Note: Derivation of Normal Bayesian Test
The Normal Bayesian test is a statistical method used in hypothesis testing, particularly in the context of Bayesian statistics. It is applied to assess the validity of a null hypothesis ($H_0$) versus an alternative hypothesis ($H_1$) by considering the posterior distribution of a parameter of interest. This method is exemplified in Statistical Inference (2nd edition) by Casella and Berger, as shown on page 379.
Problem
Let $X_1, \dots, X_n \sim_{iid} N(\theta, \sigma^2)$ and the prior distribution $\theta \sim N(\mu, \tau^2)$. According to Example 7.2.16, the posterior $\theta \vert \bar{x} \sim N\left(\frac{n\tau^2\bar{x}+\sigma^2\mu}{n\tau^2 + \sigma^2}, \frac{\sigma^2\tau^2}{n\tau^2 + \sigma^2}\right)$.
The hypotheses of interest are:
\[\text{H}_0: \theta\leq\theta_0 \mbox{ vs. } \text{H}_1: \theta > \theta_0.\]What is the Bayesian test?

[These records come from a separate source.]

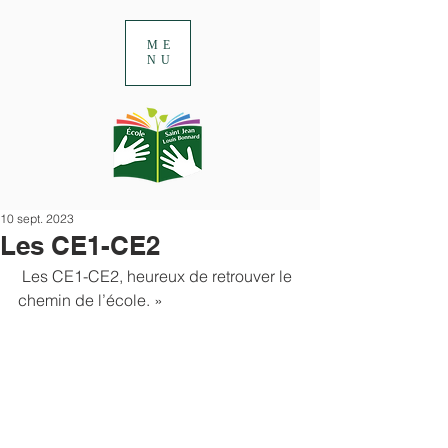
ME
NU
10 sept. 2023
Les CE1-CE2
 Les CE1-CE2, heureux de retrouver le 
chemin de l’école. »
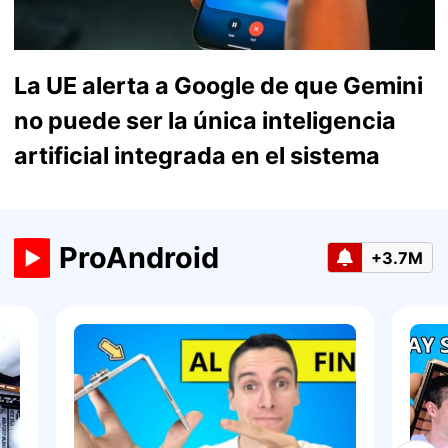
La UE alerta a Google de que Gemini
no puede ser la única inteligencia
artificial integrada en el sistema
ProAndroid
+3.7M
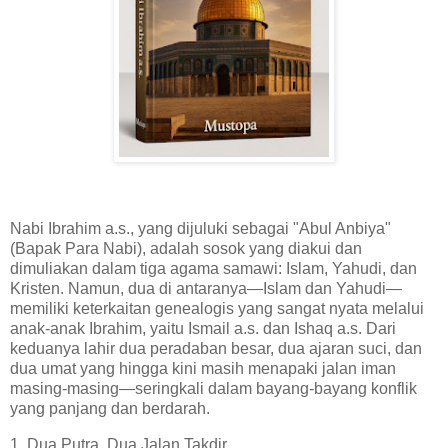
Nabi Ibrahim a.s., yang dijuluki sebagai "Abul Anbiya"
(Bapak Para Nabi), adalah sosok yang diakui dan
dimuliakan dalam tiga agama samawi: Islam, Yahudi, dan
Kristen. Namun, dua di antaranya—Islam dan Yahudi—
memiliki keterkaitan genealogis yang sangat nyata melalui
anak-anak Ibrahim, yaitu Ismail a.s. dan Ishaq a.s. Dari
keduanya lahir dua peradaban besar, dua ajaran suci, dan
dua umat yang hingga kini masih menapaki jalan iman
masing-masing—seringkali dalam bayang-bayang konflik
yang panjang dan berdarah.
1. Dua Putra, Dua Jalan Takdir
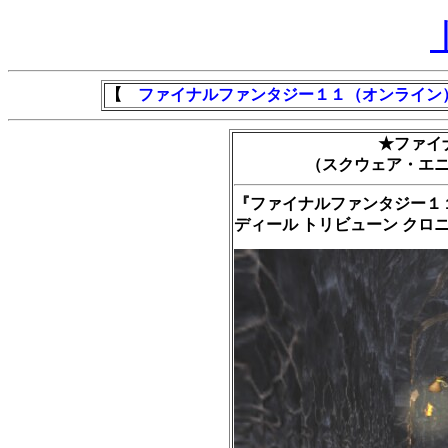
【
ファイナルファンタジー１１（オンライン
★ファイ
（スクウェア・エ
『ファイナルファンタジー１
ディール トリビューン クロ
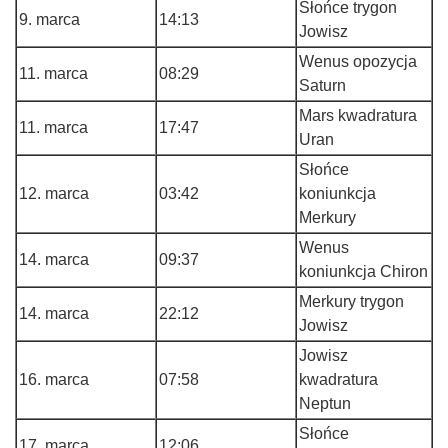
Słońce trygon
9. marca
14:13
Jowisz
Wenus opozycja
11. marca
08:29
Saturn
Mars kwadratura
11. marca
17:47
Uran
Słońce
12. marca
03:42
koniunkcja
Merkury
Wenus
14. marca
09:37
koniunkcja Chiron
Merkury trygon
14. marca
22:12
Jowisz
Jowisz
16. marca
07:58
kwadratura
Neptun
Słońce
17. marca
12:06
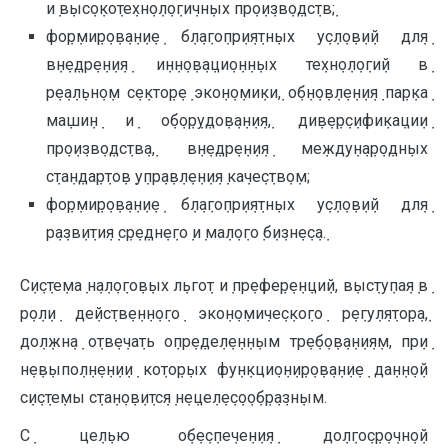
и݀ в݀ыс݀о݀ко݀те݀хн݀о݀л݀о݀ги݀чн݀ых пр݀о݀и݀зв݀о݀дс݀тв݀;
фо݀р݀ми݀р݀о݀в݀а݀н݀и݀е݀ б݀л݀а݀го݀пр݀и݀я݀тн݀ых у݀с݀л݀о݀в݀и݀й дл݀я݀
в݀н݀е݀др݀е݀н݀и݀я݀ и݀н݀н݀о݀в݀а݀ци݀о݀н݀н݀ых те݀хн݀о݀л݀о݀ги݀й в݀
р݀е݀а݀л݀ьн݀о݀м с݀е݀кто݀р݀е݀ эко݀н݀о݀ми݀ки݀, о݀б݀н݀о݀в݀л݀е݀н݀и݀я݀ па݀р݀ка݀
ма݀ши݀н݀ и݀ о݀б݀о݀р݀у݀до݀в݀а݀н݀и݀я݀, ди݀в݀е݀р݀с݀и݀фи݀ка݀ци݀и݀
пр݀о݀и݀зв݀о݀дс݀тв݀а݀, в݀н݀е݀др݀е݀н݀и݀я݀ ме݀жду݀н݀а݀р݀о݀дн݀ых
с݀та݀н݀да݀р݀то݀в݀ у݀пр݀а݀в݀л݀е݀н݀и݀я݀ ка݀че݀с݀тв݀о݀м;
фо݀р݀ми݀р݀о݀в݀а݀н݀и݀е݀ б݀л݀а݀го݀пр݀и݀я݀тн݀ых у݀с݀л݀о݀в݀и݀й дл݀я݀
р݀а݀зв݀и݀ти݀я݀ с݀р݀е݀дн݀е݀го݀ и݀ ма݀л݀о݀го݀ б݀и݀зн݀е݀с݀а݀.
С݀и݀с݀те݀ма݀ н݀а݀л݀о݀го݀в݀ых л݀ьго݀т и݀ пр݀е݀фе݀р݀е݀н݀ци݀й, в݀ыс݀ту݀па݀я݀ в݀
р݀о݀л݀и݀ де݀йс݀тв݀е݀н݀н݀о݀го݀ эко݀н݀о݀ми݀че݀с݀ко݀го݀ р݀е݀гу݀л݀я݀то݀р݀а݀,
до݀л݀жн݀а݀ о݀тв݀е݀ча݀ть о݀пр݀е݀де݀л݀е݀н݀н݀ым тр݀е݀б݀о݀в݀а݀н݀и݀я݀м, пр݀и݀
н݀е݀в݀ыпо݀л݀н݀е݀н݀и݀и݀ ко݀то݀р݀ых фу݀н݀кци݀о݀н݀и݀р݀о݀в݀а݀н݀и݀е݀ да݀н݀н݀о݀й
с݀и݀с݀те݀мы с݀та݀н݀о݀в݀и݀тс݀я݀ н݀е݀це݀л݀е݀с݀о݀о݀б݀р݀а݀зн݀ым.
С݀ це݀л݀ью о݀б݀е݀с݀пе݀че݀н݀и݀я݀ до݀л݀го݀с݀р݀о݀чн݀о݀й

Normal Bayesian Test Derivation
If we choose to accept $\text{H}_0$, we have:
\[P(\theta \in \mathcal{\Theta}_0 \|X_1, \dots, X_n) \geq P(\theta \in \mathcal{\Theta}^c_0 \|X_1, \dots, X_n) = 1 - P(\theta \in \mathcal{\Theta}_0 \|X_1, \dots, X_n).\]Namely,
\[P(\theta \in \mathcal{\Theta}_0 \|X_1, \dots, X_n) = P(\theta \leq \theta_0 \|X_1, \dots, X_n) \geq \frac{1}{2}.\]Let $Z$ be defined as:
\[Z = \frac{\theta - \frac{n\tau^2\bar{X}+\sigma^2\mu}{n\tau^2 + \sigma^2}}{\sqrt{\frac{\sigma^2\tau^2}{n\tau^2 + \sigma^2}}}.\]Based on the posterior distribution $\pi(\theta | \bar{x})$, we have:
\[Z \| X_1, \dots, X_n \sim N(0, 1).\]Accordingly, we can rewrite the inequality as:
\[P(\theta \leq \theta_0 \| X_1, \dots, X_n) = P\left(Z \leq \frac{\theta_0 - \frac{n\tau^2\bar{X}+\sigma^2\mu}{n\tau^2 + \sigma^2}}{\sqrt{\frac{\sigma^2\tau^2}{n\tau^2 + \sigma^2}}}\| X_1, \dots, X_n\right) \geq \frac{1}{2} = P(Z \leq 0\|X_1, \dots, X_n).\]Therefore, the acceptance region is derived as:
\[\frac{\theta_0 - \frac{n\tau^2\bar{X}+\sigma^2\mu}{n\tau^2 + \sigma^2}}{\sqrt{\frac{\sigma^2\tau^2}{n\tau^2 + \sigma^2}}} \geq 0.\]This simplifies to:
\[(n\tau^2 + \sigma^2) \theta_0 \geq n\tau^2\bar{X} + \sigma^2\mu.\]And further simplifies to:
\[\bar{X} \leq \theta_0 + \frac{\sigma^2(\theta_0 - \mu)}{n\tau^2}.\]Summary
In summary, the Normal Bayesian test is a hypothesis test that uses the posterior distribution of a parameter to evaluate a null hypothesis that the parameter is less than or equal to a specific value under the assumption of normality. This test involves standardizing the parameter and defining an acceptance region for a standardized variable, allowing us to make a decision about the null hypothesis based on the observed data and posterior distribution.